Bir ara 17 Aralık’tan hemen sonra bunların montaj olduğu söylendi. Sonra bunu ortaya çıkaranların kökü dışarıda olan paralel yapı olduğu dillendirilmeye başlandı. Daha sonra bunları otaya koyanların, Türkiye’nin gelişmesini hazmedemeyen vatan hainleri olduğu söylendi.
30 Mart 2014 yerel seçimlerinin yaklaştığı bu günlerde sayın başbakan miting meydanlarında, 17 Aralık tarihinde hükümete karşı darbe girişiminde bulunduğunu ve bu girişimi yapanların başının Pensilvanya’da olan Fetullah GÜLEN cemaati olduğunu kızgın, öfkeli ve nefret dolu ifadelerle dile getirmektedir. Bu paralel devlet yapısıyla seçim sonrası amansız mücadele edileceğini meydanlarda haykırıyor.
Son günlerde Ak partisinin maaşlı elamanları toplumun içerisinde dolaşırlarken halkın tepkisini asgariye indirecek şöyle bir söylem geliştirmeye başladılar. Bu hükümet “yol yaptı, sağlık hizmeti verdi, süt parası verdi, kömür dağıttı, yeşil kart verdi, onu verdi, bunu verdi”. Öbürleri size ne verdi, bunlar yedilerse size de yedirdiler ne yapalım bal tutan parmağını yalar diye ortalıkta dolaşanlar çoğaldı.

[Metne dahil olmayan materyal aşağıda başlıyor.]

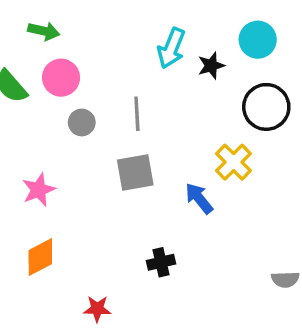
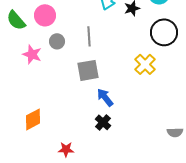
pink star: (39, 190) -> (32, 54), moved, turned -30
blue arrow: (199, 198) -> (105, 97), moved
black cross: (161, 262) -> (103, 122), turned -35

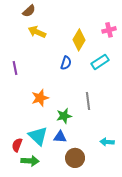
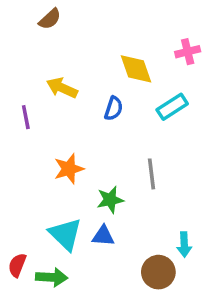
yellow arrow: (37, 32) -> (62, 88), moved
yellow diamond: (79, 40) -> (136, 69), turned -50
cyan arrow: (107, 142) -> (184, 245), turned -96
red semicircle: (17, 145) -> (17, 265), moved
brown circle: (75, 158) -> (158, 272), moved

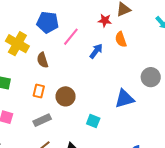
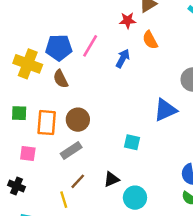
blue pentagon: (48, 22) -> (59, 48), moved
orange rectangle: (39, 91) -> (47, 123), moved, size x1.5
brown circle: (66, 96) -> (78, 120), moved

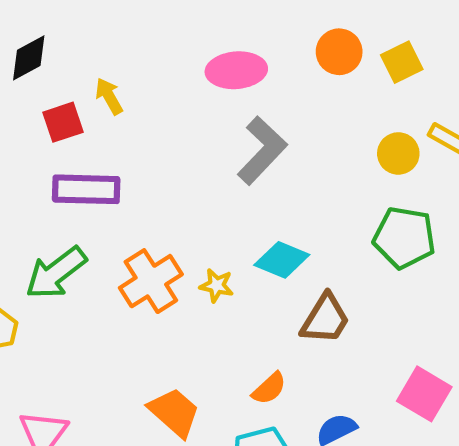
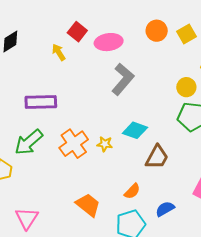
yellow arrow: (109, 96) -> (59, 52), moved
red square: (63, 122) -> (77, 32), moved, turned -30
yellow circle: (398, 153) -> (186, 87), moved

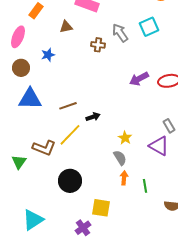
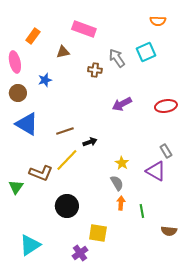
pink ellipse: (18, 37) -> (15, 62), turned -35
purple arrow: (139, 79) -> (122, 104), moved
blue triangle: (30, 99) -> (27, 124), turned 30

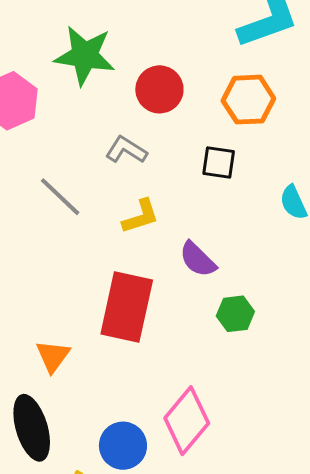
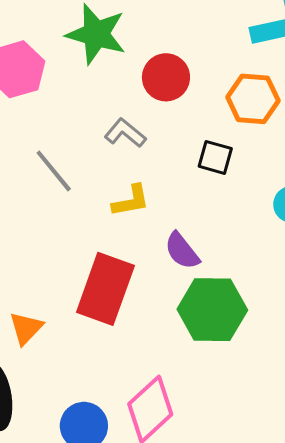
green hexagon: (235, 314) -> (212, 310), size x1.8

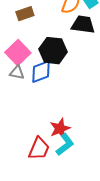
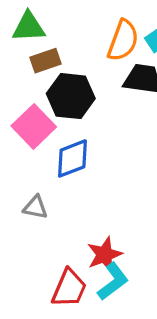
black hexagon: (53, 51) -> (71, 96), moved
gray triangle: (17, 73) -> (35, 207), moved

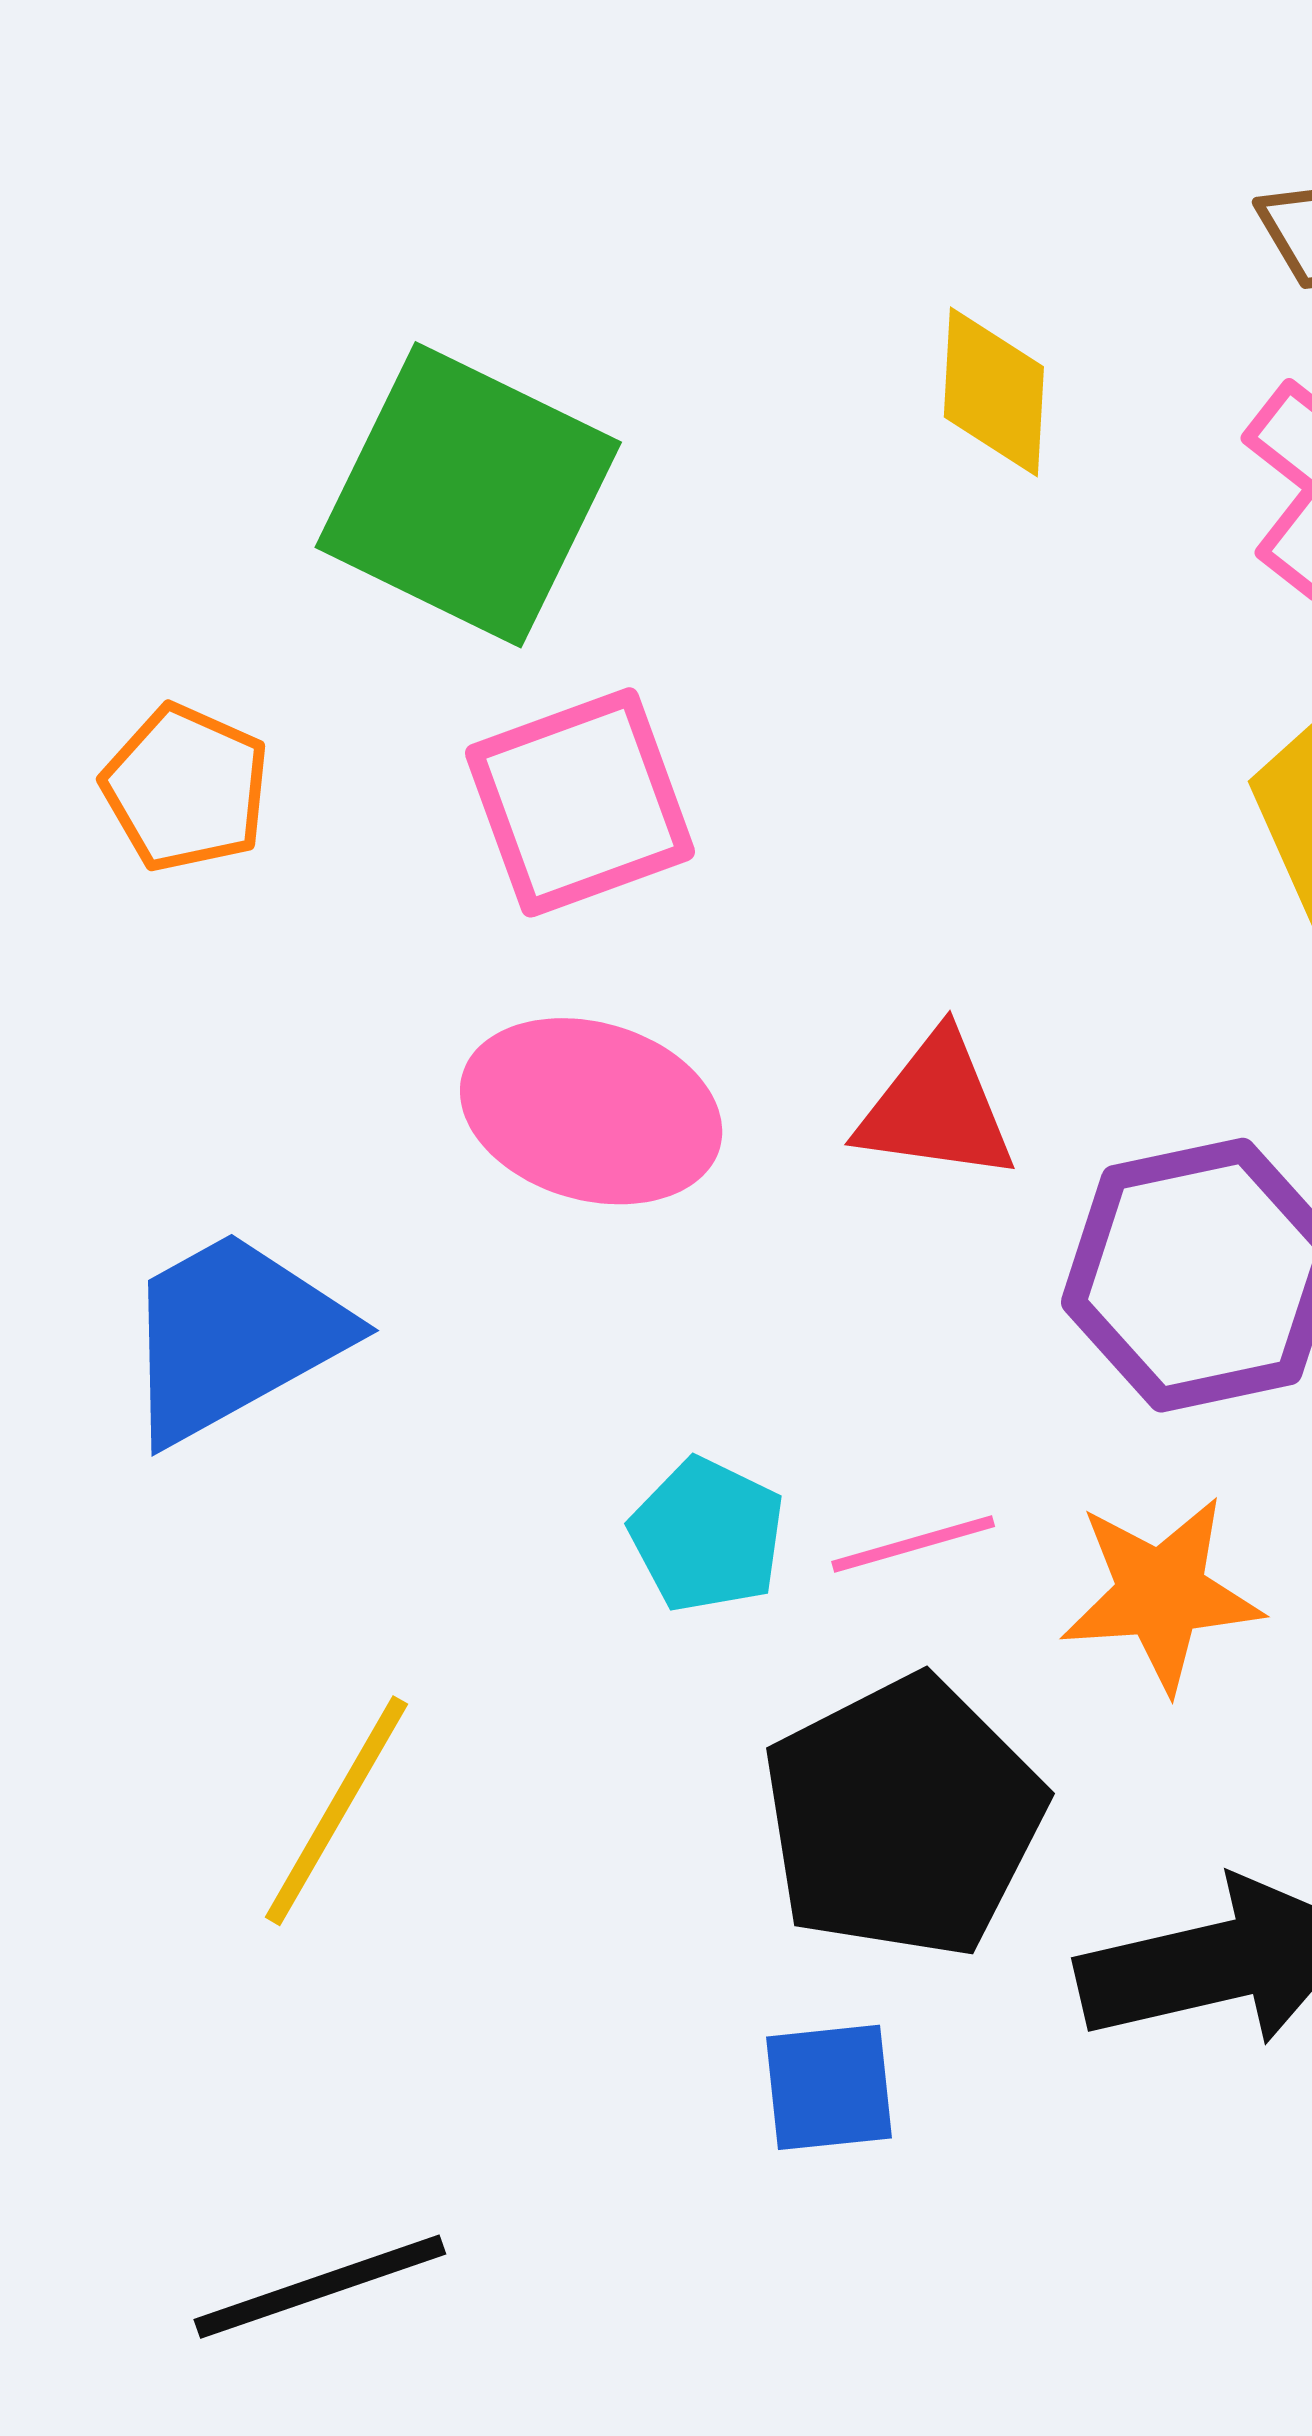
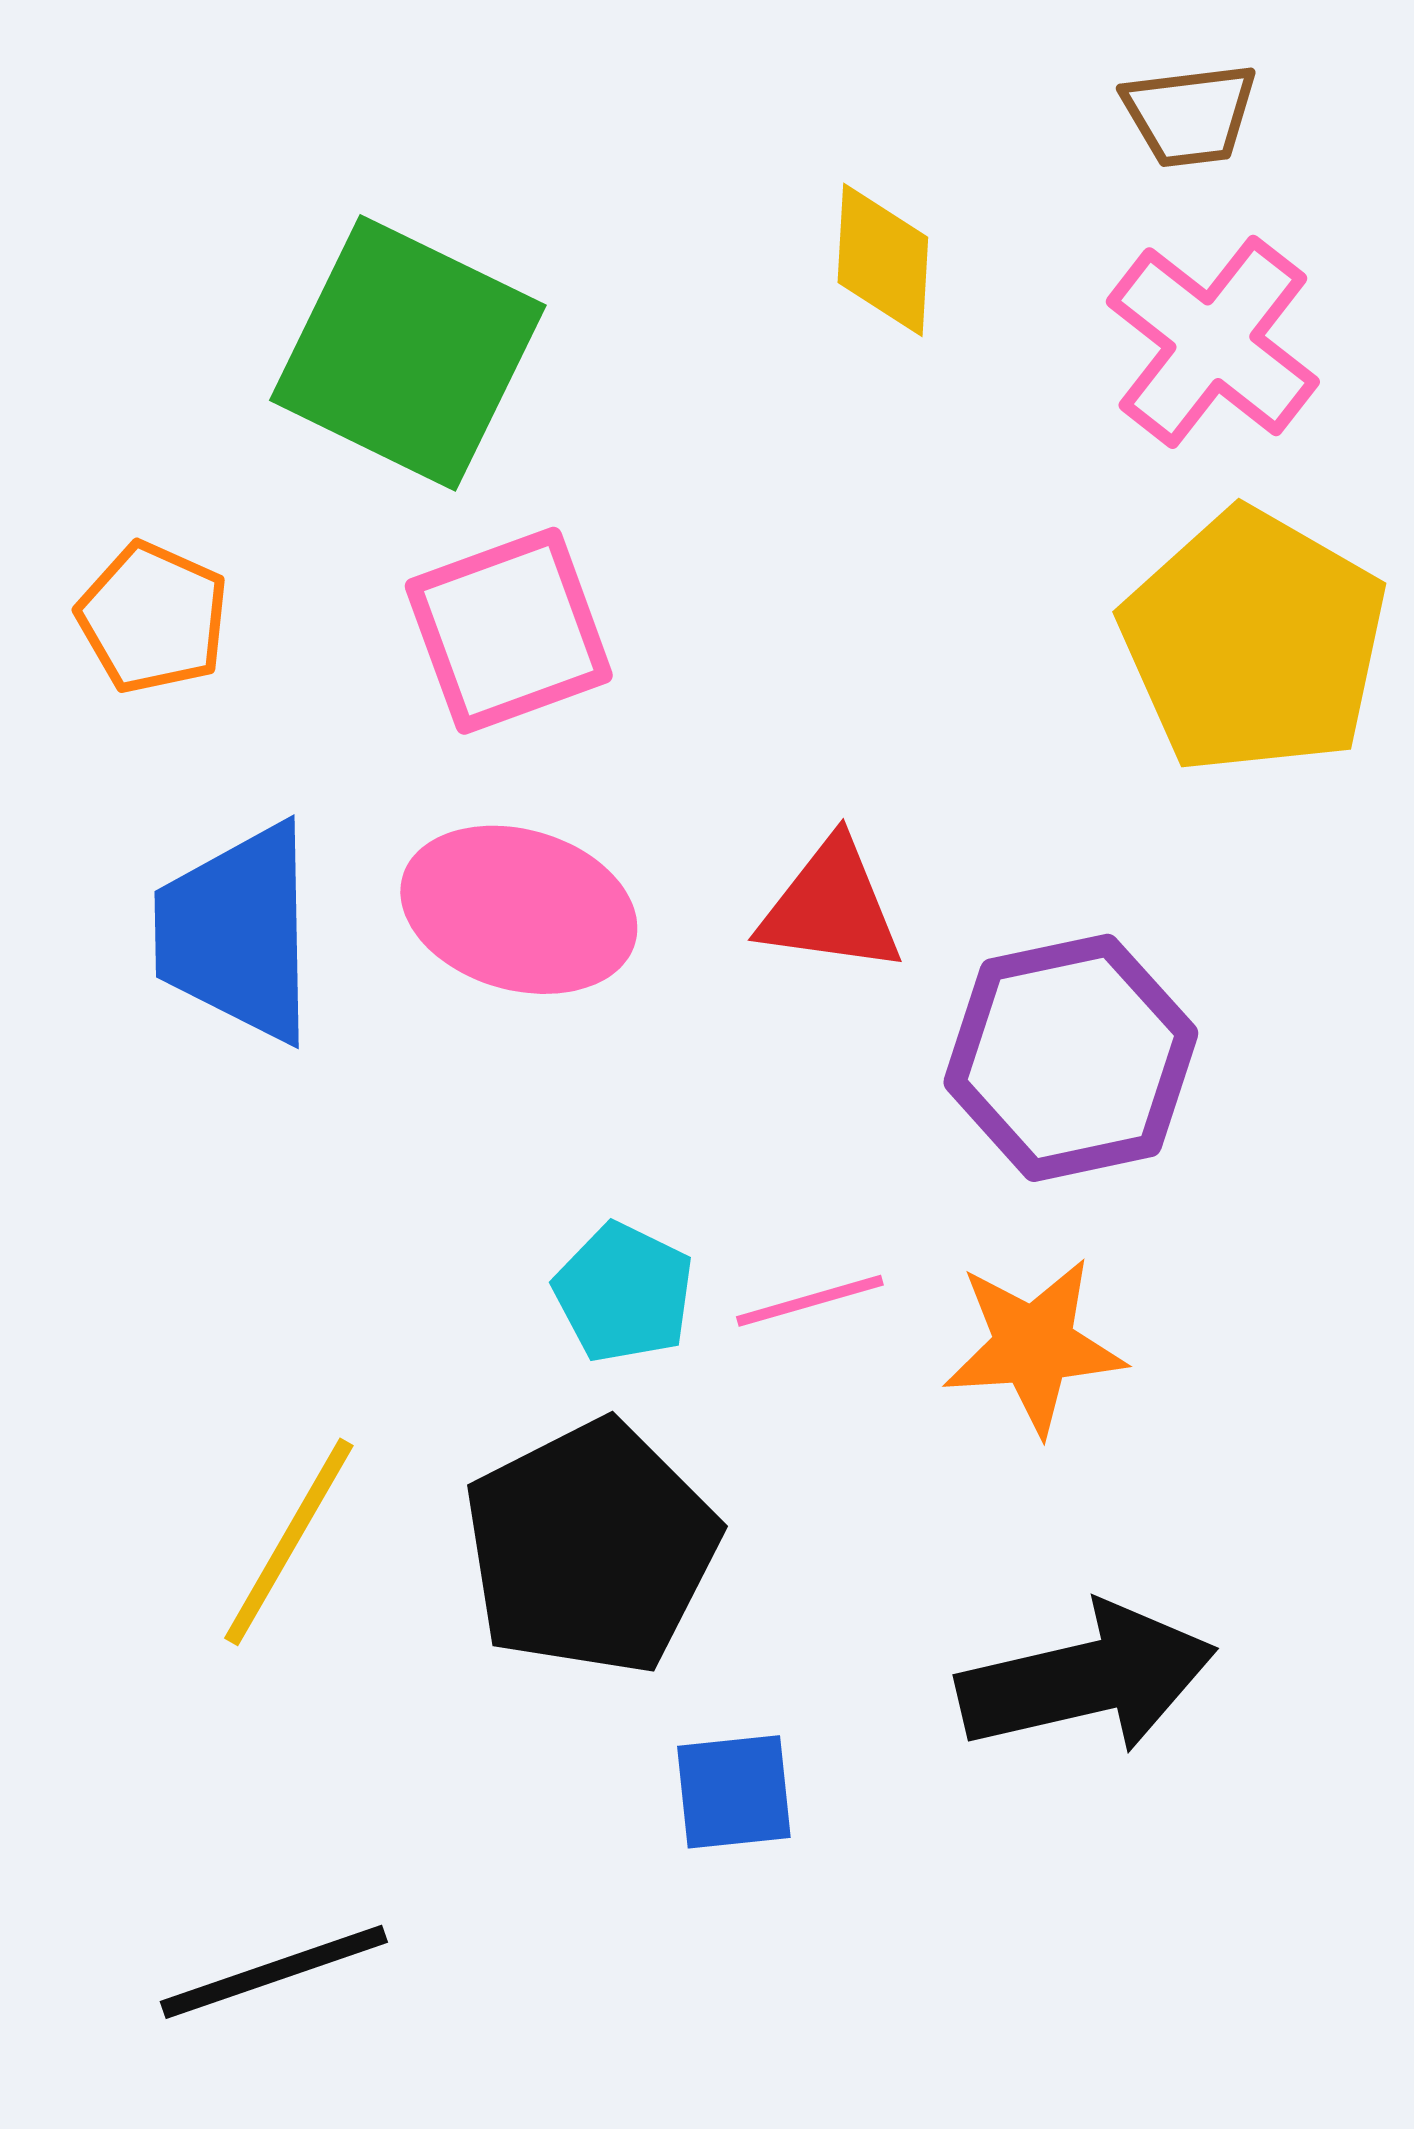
blue trapezoid: (234, 1336) -> (237, 933), moved, turned -62
black pentagon: (903, 1817) -> (591, 1548), moved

Şimdi siz tüyü bitmemiş yetim malını devletin ve milletin malını yabancı sermayeye ve yerli taşeron firmalarınıza ve onların çanak yalayıcılarına peşkeş çekeceksiniz buna da kendinizce kılıf uyduracaksınız. Bal tutan parmağını yalarmış diye. Bunun adına haram denir, bunun adına hırsızlık denir, bunun adına beytül maldan çalmak denir, bunun adına namussuzluk denir, bunun adına ne kadar aşağılık söz varsa o denir. Bütün bunları yapacaksınız sonrada Cuma namazını nerede kılalım diye camii seçeceksiniz. Sunu asla unutmayın Allah haram yiyen bir kimsenin namazını, orucunu, haccını, zekâtını, sadakasını, kısacası hiçbir ibadetini kabul etmez. Allah bizden helal kazanmamızı istiyor.
Hz. Ali şöyle buyuruyor “Allah kullarının hakkını kendi hakkına öncü kılmıştır. Her kim kullarının hakkına riayet ederse Allah’ında hakkına riayet etmiş gibidir.” (Bkz. Prof. Dr. Haydar BAŞ. Ehli Beyt Külliyatı, İmam Ali sayfa 967)
12 Eylül 1980 Cumhuriyeti koruma ve kollama harekâtından sonra Kilis belediye başkanlığı görevine rahmetli Dr. Hasan Kamil ALTINBAŞ getirilir. Doktor Hasan belediye başkanlığı görevine başladığı ilk gün bütün belediye çalışanlarını, daire müdürlerini, amirlerini belediye meclis salonunda toplar.
Toplanan personele konuşma yaparken ilk önce şu soruyu sorar: “Bal tutan neyini yalar arkadaşlar” Orada bulunanlardan bazıları lakayt bir şekilde “gülerek parmağını yalar başkanım” derler. Bunun üzerine doktor hasan celalli bir şekilde “bundan sonra nah yalarsınız. Yalayın da göreyim bakalım en ufak bir yolsuzluğunuzu yakalarsam kendinizi kapının önünde bulursunuz yetmedi sizi savcılığa verir içeri attırırım” der.
Bir dönem belediye başkanlığı görevi yapan rahmetli Doktor Hasan Kilis’te mükemmel hizmetler verdi. Yapılan yerel seçimden sonra görevi devrederken belediye bütçesini yüklü bir parayla devretti. Allah gani gani rahmet eylesin.
Şunu unutmayalım amir yolsuzluk yapmaz rüşvet yemezse, memurda yolsuzluk yapmaz ve rüşvet yiyemez. Ne demişler balık baştan kokar.